■ YOUR INSTRUCTIONS:
Line by line, set down the records exactly as they appear below.

■ MATERIAL FOR THIS TASK:
--- START ---

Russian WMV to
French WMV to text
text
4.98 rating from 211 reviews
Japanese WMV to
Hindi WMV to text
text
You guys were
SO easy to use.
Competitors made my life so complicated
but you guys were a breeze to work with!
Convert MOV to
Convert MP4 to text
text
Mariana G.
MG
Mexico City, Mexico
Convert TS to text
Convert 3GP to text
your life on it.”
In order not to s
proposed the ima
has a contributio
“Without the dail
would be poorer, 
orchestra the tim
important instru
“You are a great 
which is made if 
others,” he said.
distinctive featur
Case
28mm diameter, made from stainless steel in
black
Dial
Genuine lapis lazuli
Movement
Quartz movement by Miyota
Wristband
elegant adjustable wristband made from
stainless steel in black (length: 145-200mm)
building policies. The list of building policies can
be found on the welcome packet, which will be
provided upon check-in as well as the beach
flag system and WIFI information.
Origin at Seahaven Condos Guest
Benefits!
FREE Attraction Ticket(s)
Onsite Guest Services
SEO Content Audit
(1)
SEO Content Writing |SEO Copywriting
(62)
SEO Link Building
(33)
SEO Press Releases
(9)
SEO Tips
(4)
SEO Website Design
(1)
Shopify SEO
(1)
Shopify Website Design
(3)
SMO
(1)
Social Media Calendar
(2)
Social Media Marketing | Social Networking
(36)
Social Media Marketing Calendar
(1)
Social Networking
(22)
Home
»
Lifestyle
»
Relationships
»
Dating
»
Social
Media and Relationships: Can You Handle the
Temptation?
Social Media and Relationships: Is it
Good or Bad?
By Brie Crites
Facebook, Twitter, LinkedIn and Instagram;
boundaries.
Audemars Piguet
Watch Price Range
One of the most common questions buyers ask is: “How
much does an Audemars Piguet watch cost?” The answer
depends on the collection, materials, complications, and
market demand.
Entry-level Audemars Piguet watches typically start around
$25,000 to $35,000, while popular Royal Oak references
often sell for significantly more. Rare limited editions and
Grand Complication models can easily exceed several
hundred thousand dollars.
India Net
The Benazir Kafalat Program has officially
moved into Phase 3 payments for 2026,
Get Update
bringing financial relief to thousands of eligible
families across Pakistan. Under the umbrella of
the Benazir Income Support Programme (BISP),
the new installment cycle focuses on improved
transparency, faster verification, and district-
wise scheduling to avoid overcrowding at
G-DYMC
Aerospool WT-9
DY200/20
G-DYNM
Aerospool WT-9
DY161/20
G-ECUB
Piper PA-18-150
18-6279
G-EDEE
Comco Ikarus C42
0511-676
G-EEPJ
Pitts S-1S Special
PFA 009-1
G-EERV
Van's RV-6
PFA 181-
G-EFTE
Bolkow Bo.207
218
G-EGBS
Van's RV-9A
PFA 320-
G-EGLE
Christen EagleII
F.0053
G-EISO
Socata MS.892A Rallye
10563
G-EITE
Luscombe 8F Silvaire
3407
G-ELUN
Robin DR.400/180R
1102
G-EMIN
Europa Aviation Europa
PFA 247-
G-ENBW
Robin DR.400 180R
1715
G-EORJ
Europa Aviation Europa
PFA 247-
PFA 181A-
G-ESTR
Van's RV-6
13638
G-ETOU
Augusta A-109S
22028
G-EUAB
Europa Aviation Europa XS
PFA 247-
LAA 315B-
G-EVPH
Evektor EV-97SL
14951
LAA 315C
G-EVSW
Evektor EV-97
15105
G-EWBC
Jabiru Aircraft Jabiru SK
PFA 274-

--- END ---

■ ANSWER TO THIS PROBLEM:
Russian WMV to
French WMV to text
text
4.98 rating from 211 reviews
Japanese WMV to
Hindi WMV to text
text
You guys were
SO easy to use.
Competitors made my life so complicated
but you guys were a breeze to work with!
Convert MOV to
Convert MP4 to text
text
Mariana G.
MG
Mexico City, Mexico
Convert TS to text
Convert 3GP to text
your life on it.”
In order not to s
proposed the ima
has a contributio
“Without the dail
would be poorer, 
orchestra the tim
important instru
“You are a great 
which is made if 
others,” he said.
distinctive featur
Case
28mm diameter, made from stainless steel in
black
Dial
Genuine lapis lazuli
Movement
Quartz movement by Miyota
Wristband
elegant adjustable wristband made from
stainless steel in black (length: 145-200mm)
building policies. The list of building policies can
be found on the welcome packet, which will be
provided upon check-in as well as the beach
flag system and WIFI information.
Origin at Seahaven Condos Guest
Benefits!
FREE Attraction Ticket(s)
Onsite Guest Services
SEO Content Audit
(1)
SEO Content Writing |SEO Copywriting
(62)
SEO Link Building
(33)
SEO Press Releases
(9)
SEO Tips
(4)
SEO Website Design
(1)
Shopify SEO
(1)
Shopify Website Design
(3)
SMO
(1)
Social Media Calendar
(2)
Social Media Marketing | Social Networking
(36)
Social Media Marketing Calendar
(1)
Social Networking
(22)
Home
»
Lifestyle
»
Relationships
»
Dating
»
Social
Media and Relationships: Can You Handle the
Temptation?
Social Media and Relationships: Is it
Good or Bad?
By Brie Crites
Facebook, Twitter, LinkedIn and Instagram;
boundaries.
Audemars Piguet
Watch Price Range
One of the most common questions buyers ask is: “How
much does an Audemars Piguet watch cost?” The answer
depends on the collection, materials, complications, and
market demand.
Entry-level Audemars Piguet watches typically start around
$25,000 to $35,000, while popular Royal Oak references
often sell for significantly more. Rare limited editions and
Grand Complication models can easily exceed several
hundred thousand dollars.
India Net
The Benazir Kafalat Program has officially
moved into Phase 3 payments for 2026,
Get Update
bringing financial relief to thousands of eligible
families across Pakistan. Under the umbrella of
the Benazir Income Support Programme (BISP),
the new installment cycle focuses on improved
transparency, faster verification, and district-
wise scheduling to avoid overcrowding at
G-DYMC
Aerospool WT-9
DY200/20
G-DYNM
Aerospool WT-9
DY161/20
G-ECUB
Piper PA-18-150
18-6279
G-EDEE
Comco Ikarus C42
0511-676
G-EEPJ
Pitts S-1S Special
PFA 009-1
G-EERV
Van's RV-6
PFA 181-
G-EFTE
Bolkow Bo.207
218
G-EGBS
Van's RV-9A
PFA 320-
G-EGLE
Christen EagleII
F.0053
G-EISO
Socata MS.892A Rallye
10563
G-EITE
Luscombe 8F Silvaire
3407
G-ELUN
Robin DR.400/180R
1102
G-EMIN
Europa Aviation Europa
PFA 247-
G-ENBW
Robin DR.400 180R
1715
G-EORJ
Europa Aviation Europa
PFA 247-
PFA 181A-
G-ESTR
Van's RV-6
13638
G-ETOU
Augusta A-109S
22028
G-EUAB
Europa Aviation Europa XS
PFA 247-
LAA 315B-
G-EVPH
Evektor EV-97SL
14951
LAA 315C
G-EVSW
Evektor EV-97
15105
G-EWBC
Jabiru Aircraft Jabiru SK
PFA 274-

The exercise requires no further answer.